Örneğin bir sahnede, filmin ana kahramanı, bir TV programında izleyiciye seslenir: “Biz hayaller yaratırız! Hiçbiri gerçek değildir.. Ama siz her gün, gece gündüz, her yaştan, her renkten insan, orada oturuyorsunuz ve size gösterdiğimiz illüzyonlara inanmaya başlıyorsunuz! Tüpün gerçek olduğuna ve hayatınızın gerçek olmadığına inanıyorsunuz. Tüp ne derse, onu yapıyorsunuz! Tüpteki gibi giyiniyor, tüpteki gibi yiyor, çocuklarınızı tüpteki gibi büyütüyor ve hatta tüpteki gibi düşünüyorsunuz. Hepiniz çıldırmışsınız! Tanrı şahidim olsun ki gerçek olan sizsiniz! Biz sadece hayaliz! Bu yüzden televizyonlarınızı kapatın! Şimdi kapatın! Kapatın!”

Bunları ekranda söylemesine patronları karşı çıkmaz, çünkü Howard Beale’in programı çok izlenmektedir.

Ana haber bültenini sunan Beale’i TV yıldızı haline getiren olay da ilginçtir: Uzun yılların ardından izlenme oranları düştüğü için işten çıkarılınca, canlı yayında bir hafta sonra kendisini milyonlarca insanın gözü önünde vuracağını açıklar ve birden toplumsal olay haline gelir.

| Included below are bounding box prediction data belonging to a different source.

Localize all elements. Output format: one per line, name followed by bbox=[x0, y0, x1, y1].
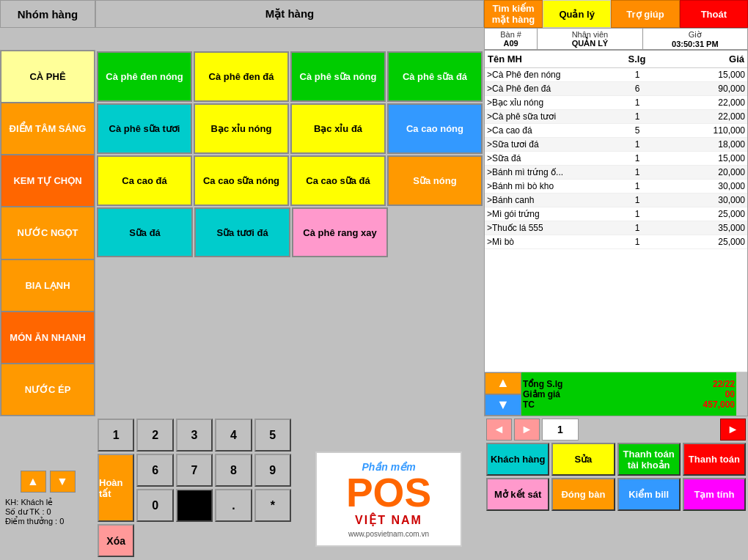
numpad-3-button[interactable]: 3 bbox=[176, 419, 213, 452]
main-area: CÀ PHÊĐIỂM TÂM SÁNGKEM TỰ CHỌNNƯỚC NGỌTB… bbox=[0, 50, 748, 416]
quanly-button[interactable]: Quản lý bbox=[543, 0, 611, 28]
product-button[interactable]: Ca cao đá bbox=[97, 155, 192, 206]
action-button[interactable]: Đóng bàn bbox=[551, 478, 615, 511]
order-item-gia: 15,000 bbox=[659, 69, 746, 81]
order-row[interactable]: >Bánh mì trứng ố... 1 20,000 bbox=[485, 166, 747, 180]
product-button[interactable]: Ca cao sữa đá bbox=[290, 155, 386, 206]
numpad-0-button[interactable]: 0 bbox=[136, 489, 173, 522]
numpad-1-button[interactable]: 1 bbox=[98, 419, 134, 452]
product-button[interactable]: Bạc xỉu nóng bbox=[194, 103, 289, 154]
diem-row: Điểm thưởng : 0 bbox=[5, 517, 90, 526]
sidebar-item[interactable]: KEM TỰ CHỌN bbox=[1, 155, 95, 207]
action-button[interactable]: Kiểm bill bbox=[617, 478, 681, 511]
order-row[interactable]: >Bạc xỉu nóng 1 22,000 bbox=[485, 96, 747, 110]
col-name: Tên MH bbox=[486, 52, 615, 66]
action-button[interactable]: Tạm tính bbox=[683, 478, 746, 511]
next-button[interactable]: ► bbox=[514, 419, 540, 441]
header-left: Nhóm hàng Mặt hàng bbox=[0, 0, 484, 28]
logo-vietnam: VIỆT NAM bbox=[355, 513, 422, 527]
order-item-name: >Mì bò bbox=[486, 236, 615, 248]
sidebar-item[interactable]: NƯỚC NGỌT bbox=[1, 207, 95, 259]
nav-up-button[interactable]: ▲ bbox=[21, 471, 46, 493]
gio-value: 03:50:31 PM bbox=[672, 40, 719, 48]
product-row bbox=[97, 311, 483, 361]
product-button bbox=[194, 311, 289, 361]
order-row[interactable]: >Cà Phê đen nóng 1 15,000 bbox=[485, 68, 747, 82]
order-item-gia: 30,000 bbox=[659, 194, 746, 206]
sodu-label: Số dư TK : bbox=[5, 507, 45, 516]
action-button[interactable]: Mở kết sát bbox=[486, 478, 549, 511]
order-row[interactable]: >Thuốc lá 555 1 35,000 bbox=[485, 221, 747, 235]
numpad-2-button[interactable]: 2 bbox=[136, 419, 173, 452]
product-button[interactable]: Cà phê đen đá bbox=[194, 51, 289, 102]
numpad-6-button[interactable]: 6 bbox=[136, 454, 173, 487]
product-row: Sữa đáSữa tươi đáCà phê rang xay bbox=[97, 207, 483, 258]
action-button[interactable]: Khách hàng bbox=[486, 443, 549, 476]
order-item-gia: 15,000 bbox=[659, 152, 746, 164]
product-button[interactable]: Cà phê rang xay bbox=[292, 207, 388, 258]
order-row[interactable]: >Cà phê sữa tươi 1 22,000 bbox=[485, 110, 747, 124]
order-row[interactable]: >Sữa tươi đá 1 18,000 bbox=[485, 138, 747, 152]
order-row[interactable]: >Sữa đá 1 15,000 bbox=[485, 152, 747, 166]
sidebar-item[interactable]: ĐIỂM TÂM SÁNG bbox=[1, 103, 95, 155]
xoa-button[interactable]: Xóa bbox=[98, 524, 134, 557]
hoan-tat-button[interactable]: Hoàn tất bbox=[98, 454, 134, 522]
product-button[interactable]: Ca cao nóng bbox=[387, 103, 483, 154]
timkiem-button[interactable]: Tìm kiếm mặt hàng bbox=[484, 0, 543, 28]
sidebar-item[interactable]: MÓN ĂN NHANH bbox=[1, 312, 95, 364]
order-down-button[interactable]: ▼ bbox=[485, 394, 521, 416]
order-row[interactable]: >Ca cao đá 5 110,000 bbox=[485, 124, 747, 138]
info-left bbox=[0, 28, 484, 50]
ban-label: Bàn # bbox=[500, 30, 521, 39]
product-button[interactable]: Cà phê sữa nóng bbox=[290, 51, 386, 102]
order-item-slg: 1 bbox=[615, 152, 659, 164]
thoat-button[interactable]: Thoát bbox=[680, 0, 748, 28]
sidebar-item[interactable]: CÀ PHÊ bbox=[1, 51, 95, 103]
gio-info: Giờ 03:50:31 PM bbox=[643, 29, 747, 49]
right-arrow-button[interactable]: ► bbox=[720, 419, 746, 441]
order-row[interactable]: >Bánh mì bò kho 1 30,000 bbox=[485, 180, 747, 194]
info-right: Bàn # A09 Nhân viên QUẢN LÝ Giờ 03:50:31… bbox=[484, 28, 748, 50]
product-row bbox=[97, 363, 483, 413]
product-button[interactable]: Bạc xỉu đá bbox=[290, 103, 386, 154]
order-up-button[interactable]: ▲ bbox=[485, 372, 521, 394]
kh-value: Khách lẻ bbox=[21, 498, 53, 506]
action-button[interactable]: Thanh toán tài khoản bbox=[617, 443, 681, 476]
numpad-5-button[interactable]: 5 bbox=[254, 419, 291, 452]
numpad-7-button[interactable]: 7 bbox=[176, 454, 213, 487]
trogiup-button[interactable]: Trợ giúp bbox=[611, 0, 679, 28]
product-button[interactable]: Cà phê đen nóng bbox=[97, 51, 192, 102]
sidebar-item[interactable]: NƯỚC ÉP bbox=[1, 364, 95, 416]
product-button[interactable]: Sữa tươi đá bbox=[194, 207, 290, 258]
numpad-9-button[interactable]: 9 bbox=[254, 454, 291, 487]
order-row[interactable]: >Cà Phê đen đá 6 90,000 bbox=[485, 82, 747, 96]
numpad-8-button[interactable]: 8 bbox=[215, 454, 252, 487]
action-button[interactable]: Sửa bbox=[551, 443, 615, 476]
product-button[interactable]: Ca cao sữa nóng bbox=[194, 155, 289, 206]
order-item-slg: 1 bbox=[615, 139, 659, 150]
order-row[interactable]: >Bánh canh 1 30,000 bbox=[485, 194, 747, 207]
nhanvien-info: Nhân viên QUẢN LÝ bbox=[538, 29, 642, 49]
product-button[interactable]: Cà phê sữa đá bbox=[387, 51, 483, 102]
numpad-dot-button[interactable]: . bbox=[215, 489, 252, 522]
action-button[interactable]: Thanh toán bbox=[683, 443, 746, 476]
numpad-star-button[interactable]: * bbox=[254, 489, 291, 522]
ban-value: A09 bbox=[504, 39, 518, 48]
tc-row: TC 457,000 bbox=[523, 399, 735, 410]
sidebar-item[interactable]: BIA LẠNH bbox=[1, 259, 95, 312]
product-button[interactable]: Sữa đá bbox=[97, 207, 193, 258]
order-row[interactable]: >Mì bò 1 25,000 bbox=[485, 235, 747, 249]
order-item-slg: 1 bbox=[615, 208, 659, 220]
product-button[interactable]: Sữa nóng bbox=[387, 155, 483, 206]
order-item-name: >Ca cao đá bbox=[486, 125, 615, 136]
order-item-slg: 1 bbox=[615, 236, 659, 248]
order-header: Tên MH S.lg Giá bbox=[485, 51, 747, 68]
order-row[interactable]: >Mì gói trứng 1 25,000 bbox=[485, 207, 747, 221]
numpad-4-button[interactable]: 4 bbox=[215, 419, 252, 452]
nav-down-button[interactable]: ▼ bbox=[50, 471, 76, 493]
sodu-value: 0 bbox=[47, 507, 51, 516]
diem-label: Điểm thưởng : bbox=[5, 517, 57, 526]
prev-button[interactable]: ◄ bbox=[486, 419, 512, 441]
product-button[interactable]: Cà phê sữa tươi bbox=[97, 103, 192, 154]
order-item-slg: 5 bbox=[615, 125, 659, 136]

Delirdiğini düşünmelerine rağmen patronları Beale’i görevden almaz, hatta özel bir program yaptırırlar çünkü herkes bu “delinin” söylediklerine bayılmıştır…

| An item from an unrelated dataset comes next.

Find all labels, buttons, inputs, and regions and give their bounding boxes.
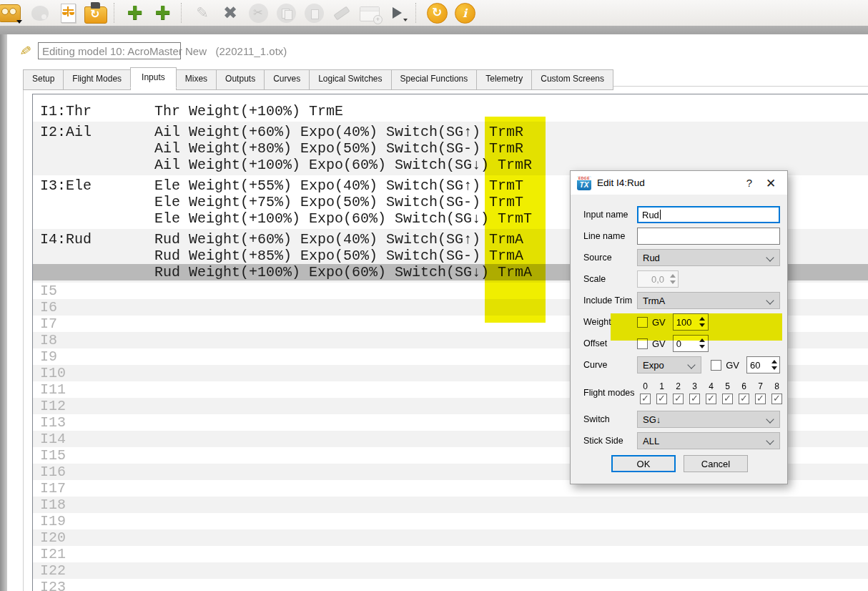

Oysa o “deli” gerçekleri söylemektedir… Toplumun nasıl uyuşturulduğunu, insanların TV aracılığıyla beyinlerinin yıkandığını ve tüm bunların nedeninin birilerinin daha fazla para kazanma arzusu olduğunu anlatmaktadır.

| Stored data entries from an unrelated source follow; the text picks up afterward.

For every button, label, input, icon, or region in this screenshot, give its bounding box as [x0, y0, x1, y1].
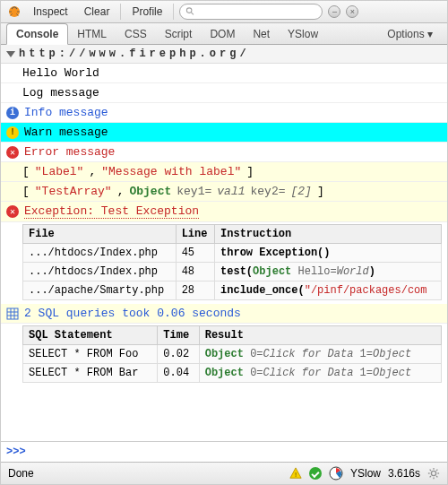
label-msg: "Message with label" [101, 165, 241, 178]
request-url: http://www.firephp.org/ [19, 48, 250, 60]
cell-line: 48 [176, 263, 214, 281]
table-header-row: File Line Instruction [23, 225, 442, 244]
bracket: [ [22, 165, 30, 178]
cell-file: .../htdocs/Index.php [23, 263, 177, 281]
cell-instr: test(Object Hello=World) [215, 263, 442, 281]
log-row-error[interactable]: ✕Error message [1, 143, 447, 162]
array-name: "TestArray" [35, 185, 112, 198]
cell-stmt: SELECT * FROM Foo [23, 345, 158, 364]
log-row[interactable]: Log message [1, 83, 447, 103]
cell-time: 0.02 [158, 345, 199, 364]
exception-text[interactable]: Exception: Test Exception [24, 204, 199, 219]
inspect-button[interactable]: Inspect [28, 4, 73, 20]
table-row[interactable]: SELECT * FROM Foo 0.02 Object 0=Click fo… [23, 345, 442, 364]
cell-file: .../htdocs/Index.php [23, 244, 177, 263]
close-button[interactable]: × [346, 5, 358, 18]
svg-line-22 [436, 470, 437, 471]
sql-table: SQL Statement Time Result SELECT * FROM … [22, 325, 442, 383]
table-icon [6, 307, 19, 320]
cell-time: 0.04 [158, 364, 199, 383]
tab-bar: Console HTML CSS Script DOM Net YSlow Op… [1, 23, 447, 45]
log-row-exception[interactable]: ✕Exception: Test Exception [1, 202, 447, 222]
log-text: Warn message [24, 126, 108, 139]
comma: , [89, 165, 96, 178]
svg-line-6 [192, 13, 194, 15]
table-row[interactable]: SELECT * FROM Bar 0.04 Object 0=Click fo… [23, 364, 442, 383]
object-label[interactable]: Object [129, 185, 171, 198]
stack-trace-table: File Line Instruction .../htdocs/Index.p… [22, 224, 442, 300]
status-text: Done [8, 467, 34, 480]
log-text: Hello World [22, 66, 99, 80]
tab-css[interactable]: CSS [116, 24, 156, 44]
firebug-icon [6, 4, 22, 20]
col-time: Time [158, 326, 199, 345]
expand-toggle-icon[interactable] [6, 51, 15, 57]
status-bar: Done ! YSlow 3.616s [1, 462, 447, 484]
cell-instr: throw Exception() [215, 244, 442, 263]
cell-file: .../apache/Smarty.php [23, 281, 177, 300]
cell-stmt: SELECT * FROM Bar [23, 364, 158, 383]
table-row[interactable]: .../apache/Smarty.php 28 include_once("/… [23, 281, 442, 300]
log-text: Log message [22, 86, 99, 100]
table-header-row: SQL Statement Time Result [23, 326, 442, 345]
search-icon [185, 6, 195, 17]
log-text: Error message [24, 145, 115, 159]
search-box[interactable] [179, 4, 323, 20]
info-icon: i [6, 107, 19, 119]
gear-icon[interactable] [427, 467, 440, 480]
ok-icon[interactable] [309, 467, 322, 480]
val: [2] [291, 185, 312, 198]
log-row-label[interactable]: [ "Label", "Message with label" ] [1, 162, 447, 182]
console-panel: http://www.firephp.org/ Hello World Log … [1, 45, 447, 441]
options-menu[interactable]: Options ▾ [378, 24, 442, 44]
svg-point-14 [431, 471, 435, 475]
search-input[interactable] [195, 5, 316, 18]
cell-line: 45 [176, 244, 214, 263]
val: val1 [217, 185, 245, 198]
svg-line-21 [430, 476, 431, 477]
request-url-row[interactable]: http://www.firephp.org/ [1, 45, 447, 64]
error-icon: ✕ [6, 205, 19, 218]
comma: , [117, 185, 125, 198]
bracket: ] [246, 165, 254, 178]
log-row-array[interactable]: [ "TestArray", Object key1=val1 key2=[2]… [1, 182, 447, 202]
bracket: [ [22, 185, 30, 198]
col-statement: SQL Statement [23, 326, 158, 345]
svg-line-20 [436, 476, 437, 477]
clear-button[interactable]: Clear [79, 4, 116, 20]
svg-rect-7 [7, 308, 18, 319]
separator [120, 4, 121, 20]
toolbar: Inspect Clear Profile – × [1, 1, 447, 23]
separator [173, 4, 174, 20]
warn-icon: ! [6, 126, 19, 139]
tab-net[interactable]: Net [244, 24, 279, 44]
table-row[interactable]: .../htdocs/Index.php 45 throw Exception(… [23, 244, 442, 263]
minimize-button[interactable]: – [328, 5, 340, 18]
log-row-info[interactable]: iInfo message [1, 103, 447, 123]
tab-html[interactable]: HTML [68, 24, 116, 44]
sql-summary-text: 2 SQL queries took 0.06 seconds [24, 307, 241, 320]
tab-script[interactable]: Script [156, 24, 202, 44]
tab-console[interactable]: Console [6, 23, 68, 45]
log-row[interactable]: Hello World [1, 64, 447, 83]
key: key1= [177, 185, 211, 198]
warning-icon[interactable]: ! [289, 467, 302, 480]
log-row-warn[interactable]: !Warn message [1, 123, 447, 143]
svg-line-19 [430, 470, 431, 471]
yslow-label[interactable]: YSlow [350, 467, 381, 480]
tab-dom[interactable]: DOM [201, 24, 244, 44]
profile-button[interactable]: Profile [126, 4, 168, 20]
yslow-icon[interactable] [329, 466, 343, 481]
load-time: 3.616s [388, 467, 420, 480]
cell-result[interactable]: Object 0=Click for Data 1=Object [199, 364, 441, 383]
cell-result[interactable]: Object 0=Click for Data 1=Object [199, 345, 441, 364]
console-prompt[interactable]: >>> [1, 441, 447, 462]
key: key2= [251, 185, 286, 198]
table-row[interactable]: .../htdocs/Index.php 48 test(Object Hell… [23, 263, 442, 281]
cell-line: 28 [176, 281, 214, 300]
col-line: Line [176, 225, 214, 244]
svg-text:!: ! [295, 471, 297, 479]
error-icon: ✕ [6, 146, 19, 159]
tab-yslow[interactable]: YSlow [279, 24, 327, 44]
sql-summary-row[interactable]: 2 SQL queries took 0.06 seconds [1, 304, 447, 324]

Fakat medyanın gücünü elinde tutanlar için gerçekler değil izlenme oranları önemlidir, izleyici ona bayıldığı sürece Beale’in ne yaptığının önemi yoktur.

İzlenme oranları düşmeye başladığında ise, yarattıkları TV yıldızını, yine kendileri yok edeceklerdir…

“Şebeke” sadece Beale’in hikayesini anlatmıyor, medyayı otopsi masasına yatırıyor, büyük şirketlerin kar hırsıyla etkili pozisyonlardaki insanların güç hırsının birleşmesinden ne büyük felaketler doğduğunu gösteriyor. İnsanların yarattığı sistemin onların aleyhine neden ve nasıl dönüştüğünü irdeliyor.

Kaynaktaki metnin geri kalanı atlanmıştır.